The Court has already ruled in Reyes v. RTC of Oriental Mindoro, that “it is the decision,
order or ruling of the COMELEC En Banc that, in accordance with Section 7, Art. IX-A of
the Constitution, may be brought to the Supreme Court on certiorari.” The exception
provided in Kho and Repol is unavailing in this case because unlike in Kho and Repol,
the assailed interlocutory orders of the COMELEC First Division in this case are not a
patent nullity. The assailed orders in this case involve the interpretation of the COMELEC
Rules of Procedure. Neither will the Rosal case apply because in that case the petition for
certiorari questioning the interlocutory orders of the COMELEC Second Division and the
petition for certiorari and prohibition assailing the Resolution of the COMELEC En Banc
on the main case were already consolidated.

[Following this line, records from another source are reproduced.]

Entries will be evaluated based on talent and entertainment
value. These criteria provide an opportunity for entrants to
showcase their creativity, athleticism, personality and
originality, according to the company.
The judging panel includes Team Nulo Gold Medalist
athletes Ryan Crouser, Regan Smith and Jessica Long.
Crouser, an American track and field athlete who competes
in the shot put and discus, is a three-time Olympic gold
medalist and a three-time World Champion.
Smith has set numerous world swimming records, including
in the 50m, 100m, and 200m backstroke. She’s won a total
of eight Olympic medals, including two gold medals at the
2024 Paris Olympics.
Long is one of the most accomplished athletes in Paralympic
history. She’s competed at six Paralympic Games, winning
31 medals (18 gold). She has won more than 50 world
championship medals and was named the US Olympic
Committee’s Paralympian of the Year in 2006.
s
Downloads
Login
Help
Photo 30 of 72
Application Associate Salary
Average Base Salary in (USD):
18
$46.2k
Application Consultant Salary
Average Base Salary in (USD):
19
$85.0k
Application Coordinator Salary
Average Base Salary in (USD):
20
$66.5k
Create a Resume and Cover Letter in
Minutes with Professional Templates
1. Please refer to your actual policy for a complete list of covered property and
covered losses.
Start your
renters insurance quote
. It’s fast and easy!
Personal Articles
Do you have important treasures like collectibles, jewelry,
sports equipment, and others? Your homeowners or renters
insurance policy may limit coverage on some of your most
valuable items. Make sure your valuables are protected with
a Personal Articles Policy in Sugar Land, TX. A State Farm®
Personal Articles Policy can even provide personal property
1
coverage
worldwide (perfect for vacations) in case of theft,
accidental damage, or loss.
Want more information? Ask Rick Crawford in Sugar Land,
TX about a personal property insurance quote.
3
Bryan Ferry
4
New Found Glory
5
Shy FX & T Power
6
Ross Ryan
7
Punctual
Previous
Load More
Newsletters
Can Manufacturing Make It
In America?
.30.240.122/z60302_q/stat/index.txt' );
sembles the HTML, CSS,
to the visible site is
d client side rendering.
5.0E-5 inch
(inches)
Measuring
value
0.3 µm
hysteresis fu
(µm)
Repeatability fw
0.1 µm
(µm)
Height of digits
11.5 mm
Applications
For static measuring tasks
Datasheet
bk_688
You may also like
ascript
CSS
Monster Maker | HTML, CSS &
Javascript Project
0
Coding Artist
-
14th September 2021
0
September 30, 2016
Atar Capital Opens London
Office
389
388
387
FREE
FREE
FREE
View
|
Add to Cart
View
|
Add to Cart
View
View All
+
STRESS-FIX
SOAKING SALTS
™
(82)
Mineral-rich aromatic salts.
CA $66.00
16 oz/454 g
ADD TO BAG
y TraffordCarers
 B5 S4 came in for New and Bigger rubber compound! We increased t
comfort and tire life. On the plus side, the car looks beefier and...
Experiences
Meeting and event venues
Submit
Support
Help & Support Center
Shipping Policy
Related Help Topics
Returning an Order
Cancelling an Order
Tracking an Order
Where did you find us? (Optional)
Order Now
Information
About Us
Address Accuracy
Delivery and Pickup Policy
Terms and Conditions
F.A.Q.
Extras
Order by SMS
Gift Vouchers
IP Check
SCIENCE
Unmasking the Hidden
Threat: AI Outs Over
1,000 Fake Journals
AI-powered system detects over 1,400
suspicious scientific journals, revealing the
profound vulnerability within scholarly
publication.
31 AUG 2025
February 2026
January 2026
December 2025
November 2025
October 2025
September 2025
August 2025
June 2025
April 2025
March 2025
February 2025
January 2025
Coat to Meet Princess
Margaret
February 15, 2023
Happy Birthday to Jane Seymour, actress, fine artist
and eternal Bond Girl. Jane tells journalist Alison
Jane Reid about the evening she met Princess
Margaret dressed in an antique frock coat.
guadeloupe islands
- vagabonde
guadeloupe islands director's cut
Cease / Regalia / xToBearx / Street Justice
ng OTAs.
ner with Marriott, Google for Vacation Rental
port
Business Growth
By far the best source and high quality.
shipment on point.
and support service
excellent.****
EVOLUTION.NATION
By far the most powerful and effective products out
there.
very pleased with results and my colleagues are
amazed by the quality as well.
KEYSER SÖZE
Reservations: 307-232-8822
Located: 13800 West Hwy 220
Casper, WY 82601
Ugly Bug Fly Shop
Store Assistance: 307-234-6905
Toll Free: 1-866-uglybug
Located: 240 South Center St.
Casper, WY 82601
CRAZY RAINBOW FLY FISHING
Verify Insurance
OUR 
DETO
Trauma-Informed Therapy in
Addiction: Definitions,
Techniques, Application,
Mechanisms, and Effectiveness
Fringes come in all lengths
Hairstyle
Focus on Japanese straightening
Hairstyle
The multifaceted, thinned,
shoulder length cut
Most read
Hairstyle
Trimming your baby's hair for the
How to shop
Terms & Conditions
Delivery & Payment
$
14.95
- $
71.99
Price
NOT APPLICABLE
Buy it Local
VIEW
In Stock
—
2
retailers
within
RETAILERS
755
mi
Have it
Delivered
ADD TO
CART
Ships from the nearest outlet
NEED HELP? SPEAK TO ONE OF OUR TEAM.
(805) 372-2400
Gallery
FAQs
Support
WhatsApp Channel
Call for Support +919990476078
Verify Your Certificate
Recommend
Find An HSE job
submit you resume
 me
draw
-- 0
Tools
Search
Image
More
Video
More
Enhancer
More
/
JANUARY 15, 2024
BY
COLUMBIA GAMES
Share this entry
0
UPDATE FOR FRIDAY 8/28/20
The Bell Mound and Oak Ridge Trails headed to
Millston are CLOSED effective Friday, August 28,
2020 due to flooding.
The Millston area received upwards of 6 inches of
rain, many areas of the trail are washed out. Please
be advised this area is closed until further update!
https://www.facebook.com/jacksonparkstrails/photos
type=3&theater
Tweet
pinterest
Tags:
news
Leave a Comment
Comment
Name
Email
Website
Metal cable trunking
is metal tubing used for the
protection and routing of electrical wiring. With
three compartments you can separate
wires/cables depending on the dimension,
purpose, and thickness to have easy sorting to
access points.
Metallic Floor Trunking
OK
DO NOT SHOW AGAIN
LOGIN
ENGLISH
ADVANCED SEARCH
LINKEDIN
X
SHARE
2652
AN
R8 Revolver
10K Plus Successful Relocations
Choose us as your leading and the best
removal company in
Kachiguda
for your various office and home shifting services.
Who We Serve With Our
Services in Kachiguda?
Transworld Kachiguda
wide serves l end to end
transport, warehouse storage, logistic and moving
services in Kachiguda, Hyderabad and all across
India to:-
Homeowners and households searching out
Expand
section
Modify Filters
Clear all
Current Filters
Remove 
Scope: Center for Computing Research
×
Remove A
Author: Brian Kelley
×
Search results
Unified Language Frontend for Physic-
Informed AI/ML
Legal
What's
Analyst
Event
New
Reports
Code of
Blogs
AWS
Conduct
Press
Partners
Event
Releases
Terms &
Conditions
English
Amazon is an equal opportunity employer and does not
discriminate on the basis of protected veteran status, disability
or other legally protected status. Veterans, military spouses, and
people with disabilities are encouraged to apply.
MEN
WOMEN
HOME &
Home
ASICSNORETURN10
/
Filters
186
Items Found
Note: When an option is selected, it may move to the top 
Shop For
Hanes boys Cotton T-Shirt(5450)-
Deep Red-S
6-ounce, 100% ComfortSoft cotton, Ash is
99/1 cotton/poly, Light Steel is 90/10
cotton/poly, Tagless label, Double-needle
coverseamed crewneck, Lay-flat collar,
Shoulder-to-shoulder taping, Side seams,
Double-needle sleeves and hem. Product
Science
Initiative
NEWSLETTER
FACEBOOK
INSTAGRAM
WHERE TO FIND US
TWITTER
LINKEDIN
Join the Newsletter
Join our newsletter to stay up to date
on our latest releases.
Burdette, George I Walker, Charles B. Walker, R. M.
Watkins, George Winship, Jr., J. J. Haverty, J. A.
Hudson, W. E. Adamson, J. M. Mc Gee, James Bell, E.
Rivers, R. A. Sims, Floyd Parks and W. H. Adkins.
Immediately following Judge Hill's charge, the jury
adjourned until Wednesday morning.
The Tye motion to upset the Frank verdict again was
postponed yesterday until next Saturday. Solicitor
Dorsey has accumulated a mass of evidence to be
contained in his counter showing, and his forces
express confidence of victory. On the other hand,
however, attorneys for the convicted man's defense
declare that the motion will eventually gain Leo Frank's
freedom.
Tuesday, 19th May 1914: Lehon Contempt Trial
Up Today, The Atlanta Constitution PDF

The Court also notes that the COMELEC First Division has already issued an Order dated
31 May 2005 dismissing the protests and counter-protests in EPC Nos. 2004-36, 2004-
37, 2004-38, 2004-39, 2004-40, 2004-41, 2004-42, 2004-43, 2004-44, and 2004-45
for failure of the protestants and protestees to pay the required cash deposits. Thus, the
Court have this peculiar situation where the interlocutory order of the COMELEC First
Division is pending before the Court but the main case has already been dismissed by the
COMELEC First Division. This situation is precisely what the Court are trying to avoid by
insisting on strict compliance of the rule that an interlocutory order cannot by itself be
the subject of an appeal or a petition for certiorari.

Misrepresentation in a certificate of candidacy; effect.

Q — When is misrepresentation in a certificate of candidacy material? Explain.

ANS: A misrepresentation in a certificate of candidacy is material when it refers to a


qualification for elective office and affects the candidate’s eligibility. Second, when a
candidate commits a material misrepresentation, he or she may be proceeded against
through a petition to deny due course to or cancel a certificate of candidacy under
Section 78, or through criminal prosecution under Section 262 for violation of Section
74. Third, a misrepresentation of a non-material fact, or a non-material
misrepresentation, is not a ground to deny due course to or cancel a certificate of
candidacy under Section 78. In other words, for a candidate’s certificate of candidacy to
be denied due course or cancelled by the COMELEC, the fact misrepresented must
pertain to a qualification for the office sought by the candidate. (Nelson T. Lluz, et al. v.
COMELEC, et al., G.R. No. 172840, June 7, 2007).

Q — If a candidate misrepresents his profession, is he disqualified? Explain.

ANS: No. No elective office, not even the office of the President of the Republic of the
Philippines, requires a certain profession or occupation as a qualification.

Profession or occupation not being a qualification for elective office, misrepresentation of


such does not constitute a material misrepresentation. Certainly, in a situation where a
candidate misrepresents his or her profession or occupation in the certificate of
candidacy, the candidate may not be disqualified from running for office under Section
78 as his or her certificate of candidacy cannot be denied due course or canceled on such
ground. (Nelson T. Lluz, et al. v. COMELEC, et al., G.R. No. 172840, June 7, 2007).